**What the exercise asks**
Please return the lines of the data that contain "energetische".

**Dataset**
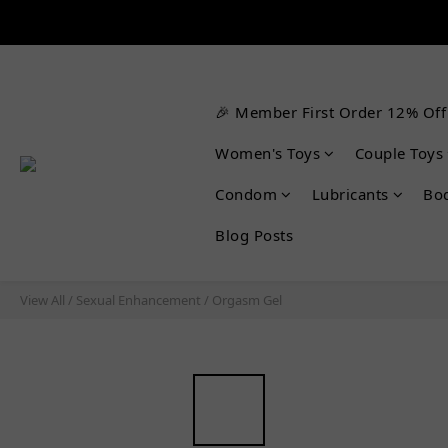


🎉 Member First Order 12% Off
Women's Toys
Couple Toys
Condom
Lubricants
Bo
Blog Posts
View All
/
Sexual Enhancement
/
Orgasm Gel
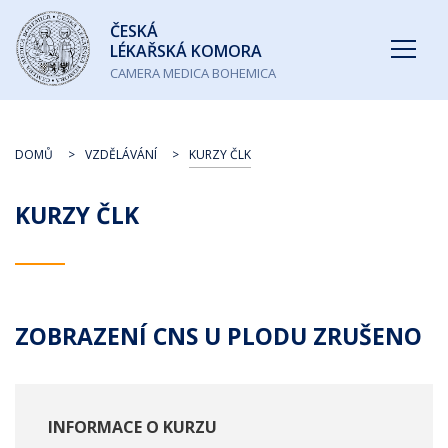
Česká
ČESKÁ
lékařská
LÉKAŘSKÁ KOMORA
komora
CAMERA MEDICA BOHEMICA
DOMŮ
VZDĚLÁVÁNÍ
KURZY ČLK
KURZY ČLK
ZOBRAZENÍ CNS U PLODU ZRUŠENO
INFORMACE O KURZU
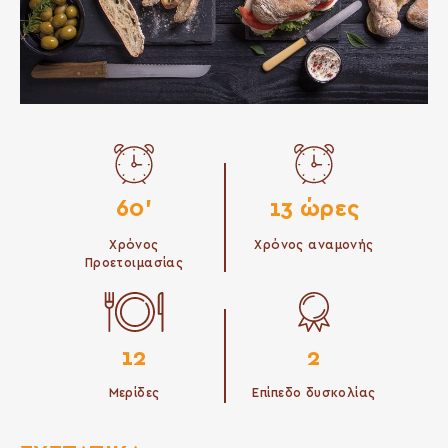
60'
13 ώρες
Χρόνος
Χρόνος αναμονής
Προετοιμασίας
12
2
Μερίδες
Επίπεδο δυσκολίας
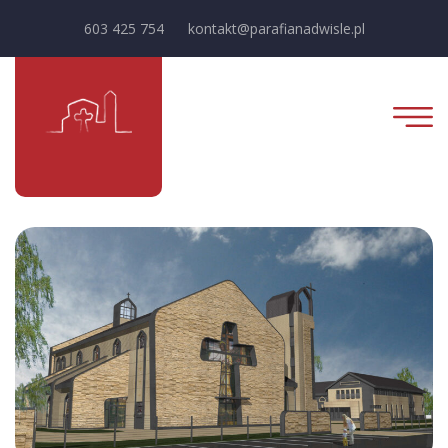
603 425 754
kontakt@parafianadwisle.pl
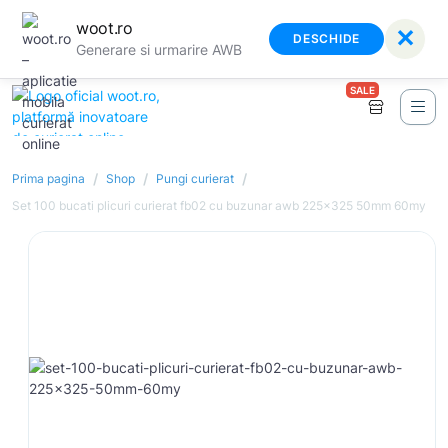
woot.ro
✕
DESCHIDE
Generare si urmarire AWB
SALE
/
/
/
Prima pagina
Shop
Pungi curierat
Set 100 bucati plicuri curierat fb02 cu buzunar awb 225x325 50mm 60my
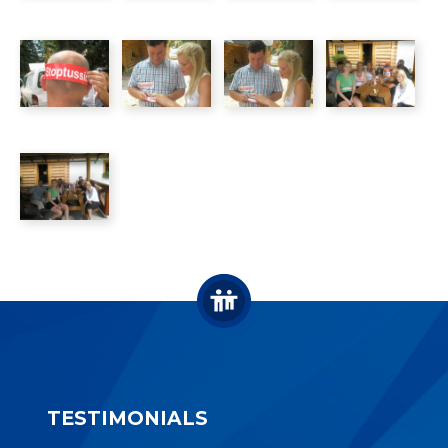
TESTIMONIALS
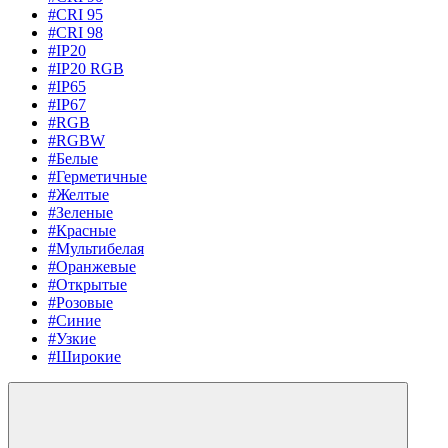
#CRI 95
#CRI 98
#IP20
#IP20 RGB
#IP65
#IP67
#RGB
#RGBW
#Белые
#Герметичные
#Желтые
#Зеленые
#Красные
#Мультибелая
#Оранжевые
#Открытые
#Розовые
#Синие
#Узкие
#Широкие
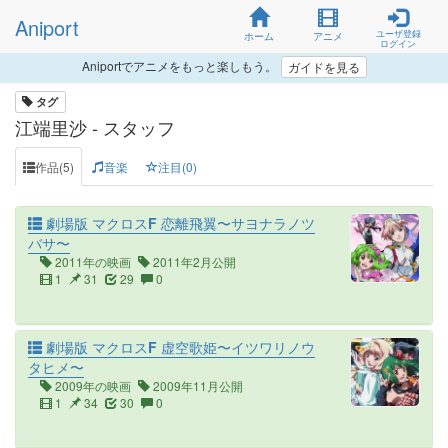
Aniport
ユーザ登録
ホーム
アニメ
ログイン
Aniportでアニメをもっと楽しもう。
ガイドを見る
タグ
江端里沙 - スタッフ
作品(5)
音楽
注目(0)
劇場版 マクロスF 恋離飛翼〜サヨナラノツ
バサ〜
2011年の映画
2011年2月公開
1
31
29
0
劇場版 マクロスF 虚空歌姫〜イツワリノウ
タヒメ〜
2009年の映画
2009年11月公開
1
34
30
0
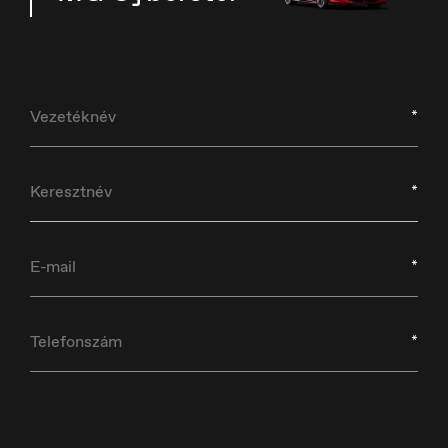
*
Croatia
Hrvatski
*
*
Czech Republic
Čeština
*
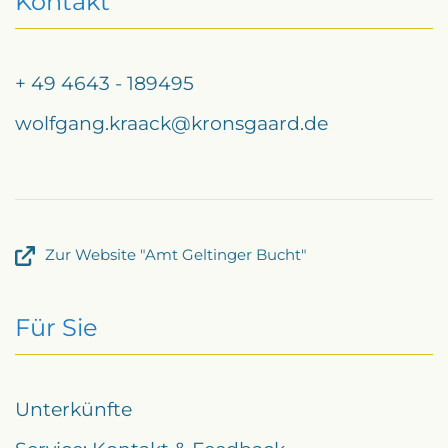
Kontakt
+ 49 4643 - 189495
wolfgang.kraack@kronsgaard.de
Zur Website "Amt Geltinger Bucht"
Für Sie
Unterkünfte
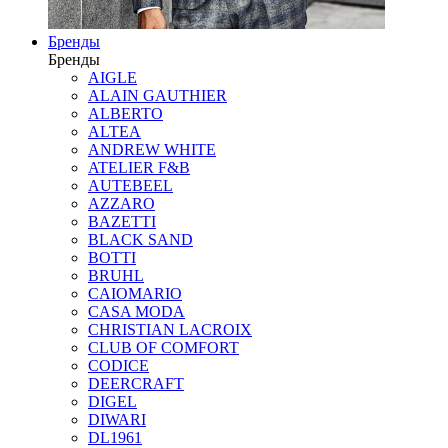
Бренды
Бренды
AIGLE
ALAIN GAUTHIER
ALBERTO
ALTEA
ANDREW WHITE
ATELIER F&B
AUTEBEEL
AZZARO
BAZETTI
BLACK SAND
BOTTI
BRUHL
CAIOMARIO
CASA MODA
CHRISTIAN LACROIX
CLUB OF COMFORT
CODICE
DEERCRAFT
DIGEL
DIWARI
DL1961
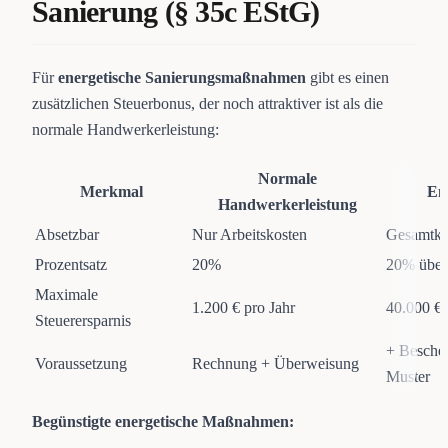
Sanierung (§ 35c EStG)
Für
energetische Sanierungsmaßnahmen
gibt es einen
zusätzlichen Steuerbonus, der noch attraktiver ist als die
normale Handwerkerleistung:
Normale
Merkmal
En
Handwerkerleistung
Absetzbar
Nur Arbeitskosten
Gesamtkos
Prozentsatz
20%
20% über 
Maximale
1.200 € pro Jahr
40.000 € 
Steuerersparnis
+ Besche
Voraussetzung
Rechnung + Überweisung
Muster
Begünstigte energetische Maßnahmen:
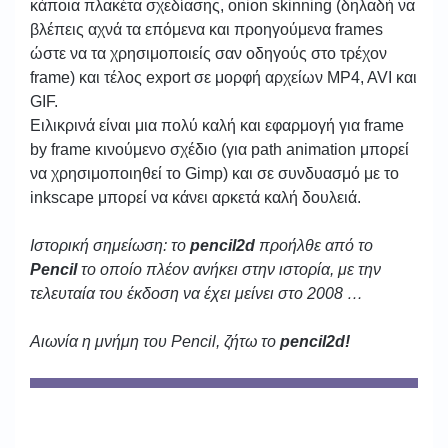
κάποια πλακέτα σχεδίασης, onion skinning (δηλαδή να
βλέπεις αχνά τα επόμενα και προηγούμενα frames
ώστε να τα χρησιμοποιείς σαν οδηγούς στο τρέχον
frame) και τέλος export σε μορφή αρχείων MP4, AVI και
GIF.
Ειλικρινά είναι μια πολύ καλή και εφαρμογή για frame
by frame κινούμενο σχέδιο (για path animation μπορεί
να χρησιμοποιηθεί το Gimp) και σε συνδυασμό με το
inkscape μπορεί να κάνει αρκετά καλή δουλειά.
Ιστορική σημείωση: το
pencil2d
προήλθε από το
Pencil
το οποίο πλέον ανήκει στην ιστορία, με την
τελευταία του έκδοση να έχει μείνει στο 2008 …
Αιωνία η μνήμη του Pencil, ζήτω το
pencil2d!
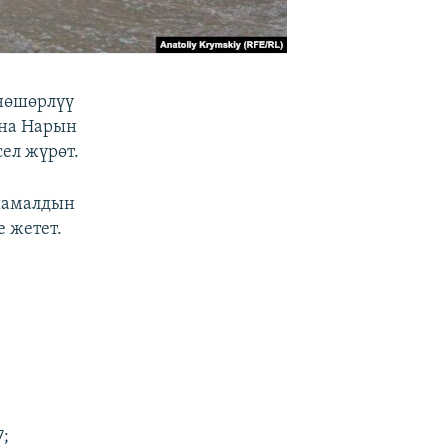
нөшөрлүү
ана Нарын
сел жүрөт.
 шамалдын
 жетет.
7;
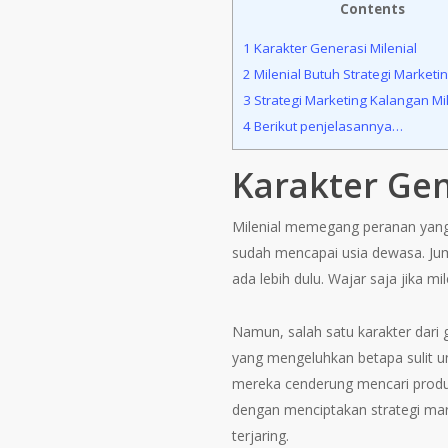
Contents
1
Karakter Generasi Milenial
2
Milenial Butuh Strategi Marketin
3
Strategi Marketing Kalangan Mil
4
Berikut penjelasannya…
Karakter Gen
Milenial memegang peranan yang s
sudah mencapai usia dewasa. Jum
ada lebih dulu. Wajar saja jika m
Namun, salah satu karakter dari g
yang mengeluhkan betapa sulit un
mereka cenderung mencari produk
dengan menciptakan strategi mark
terjaring.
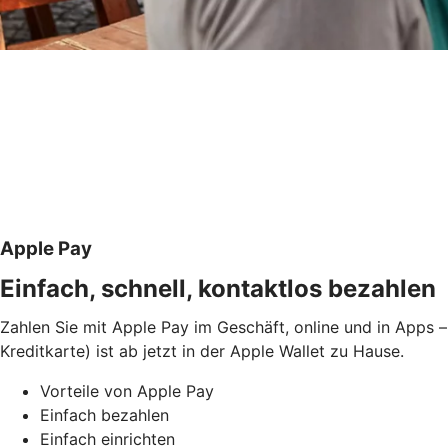
Apple Pay
Einfach, schnell, kontaktlos bezahlen
Zahlen Sie mit Apple Pay im Geschäft, online und in Apps –
Kreditkarte) ist ab jetzt in der Apple Wallet zu Hause.
Vorteile von Apple Pay
Einfach bezahlen
Einfach einrichten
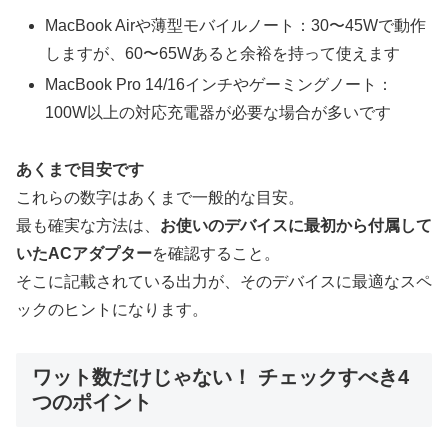
MacBook Airや薄型モバイルノート：30〜45Wで動作
しますが、60〜65Wあると余裕を持って使えます
MacBook Pro 14/16インチやゲーミングノート：
100W以上の対応充電器が必要な場合が多いです
あくまで目安です
これらの数字はあくまで一般的な目安。
最も確実な方法は、
お使いのデバイスに最初から付属して
いたACアダプター
を確認すること。
そこに記載されている出力が、そのデバイスに最適なスペ
ックのヒントになります。
ワット数だけじゃない！ チェックすべき4
つのポイント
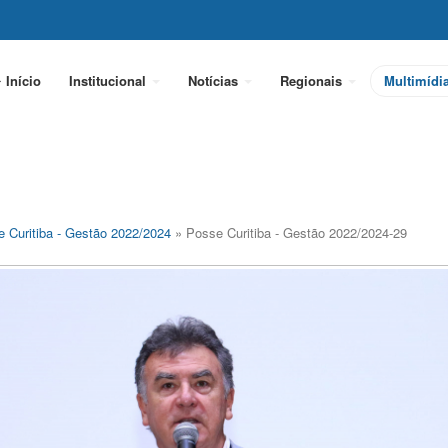
Início
Institucional
Notícias
Regionais
Multimídi
 Curitiba - Gestão 2022/2024
» Posse Curitiba - Gestão 2022/2024-29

**Output for this exercise**
energetische Sanierungsmaßnahmen
Begünstigte energetische Maßnahmen:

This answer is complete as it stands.